Sur les frais du procès
La société [13] succombant à l'instance, il convient de la condamner aux dépens de première instance et d'appel d'ores et déjà avancés, de la débouter de sa demande au titre des frais irrépétibles et de la condamner à payer à Mme [V] la somme de 2 500 euros sur le fondement de l'article 700 du code de procédure civile.
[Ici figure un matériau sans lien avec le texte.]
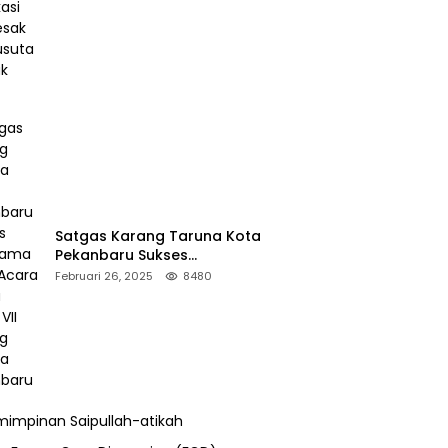
Desak Pengusutan Pajak RAPP
Satgas Karang Taruna Kota
Pekanbaru Sukses
Mengamankan Acara Temu
Februari 26, 2025
8480
Karya VII Karang Taruna
Pekanbaru
impinan Saipullah-atikah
En outre, il y a lieu de rejeter la demande formée à ce titre par la société [14].
PAR CES MOTIFS
La cour, statuant publiquement, par arrêt contradictoire :
Infirme le jugement du tribunal judiciaire de Rouen du 9 juillet 2021, sauf en ce qu'il a rejeté la fin de non recevoir tirée de la prescription et mis hors de cause la société [14] ;
Statuant dans cette limite et y ajoutant,
Dit que la société [13] a commis une faute inexcusable à l'origine de l'accident du travail de Mme [O] [V] ;
Ordonne la majoration au taux maximum de la rente versée à Mme [V] ;
Dit que les indemnités susceptibles d'être allouées à Mme [V] en réparation de ses préjudices seront avancées par la caisse primaire d'assurance maladie de [Localité 7] Elbeuf Dieppe qui pourra les récupérer auprès de la société ;
Avant dire droit sur les préjudices allégués par Mme [V] :
Désigne le docteur [C] [B], hôpital [9] [Adresse 1] en qualité d'expert avec mission, après avoir convoqué préalablement les parties et leurs conseils, de prendre connaissance de tous documents utiles, d'examiner Mme [V], de donner à la cour tous éléments aux fins d'évaluation des préjudices allégués par lui au titre :
- des souffrances endurées avant consolidation de son état,
- du préjudice esthétique, temporaire et définitif,
- du préjudice d'agrément qui pourrait être allégué par la victime en donnant un avis médical sur l'impossibilité de se livrer à des activités spécifiques sportives ou de loisir, et son caractère définitif, sans prendre position sur l'existence ou non d'un préjudice afférent à cette allégation,
- du déficit fonctionnel temporaire,
- du préjudice sexuel,
- de la nécessité de l'assistance d'une tierce personne avant consolidation, et en quantifier le besoin en heure/jour ou par semaine,
- du déficit fonctionnel permanent dans ses dimensions de souffrances physiques et psychologiques, d'atteinte aux fonctions physiologiques de la victime et de troubles dans les conditions d'existence, en chiffrant, par référence au "Barème indicatif des déficits fonctionnels séquellaires en droit commun" le taux éventuel du déficit imputable à l'accident du travail/la maladie professionnelle ; dans l'hypothèse d'un état antérieur, préciser en quoi l'accident a eu une incidence sur celui-ci et décrire les conséquences de cette situation,
- de l'aménagement de son véhicule, et en chiffrer le coût,
- de l'aménagement de son logement, et en chiffrer le coût ;
Enjoint à Mme [V] de faire parvenir à l'expert ci-avant désigné, au moins 15 jours avant la date fixée pour les opérations d'expertise, toutes les pièces médicales relatives aux soins dispensés au titre de l'accident (spécialement radiographies, certificats médicaux, comptes rendus opératoires, etc...), faute de quoi le rapport ne sera établi par l'expert que sur les seuls éléments dont il dispose ;
Dit que l'expert adressera aux parties un pré-rapport ;
Dit que l'expert devra adresser son rapport trois mois après avoir reçu l'avis du versement de la consignation ;
Fixe à 1 400 euros la provision à valoir sur ses honoraires qui devra être versée par la caisse primaire d'assurance maladie à la régie d'avances et de recettes de la cour dans le mois de la notification du présent arrêt ;
Désigne Mme [X] [H] pour suivre les opérations d'expertise ;
Dit que la caisse devra verser à Mme [V] une provision de 1 000 euros à valoir sur l'indemnisation de ses préjudices ;
Condamne la société [13] à payer à Mme [V] la somme de 2 500 euros en application de l'article 700 du code de procédure civile ;
Renvoie l'affaire à l'audience du 15 mai 2024 à 9h30 pour plaidoiries après dépôt du rapport d'expertise et dit que la notification du présent arrêt vaudra convocation à cette audience :
Déboute les parties du surplus de leurs demandes ;
Condamne la société [13] aux dépens de première instance et d'appel d'ores et déjà avancés.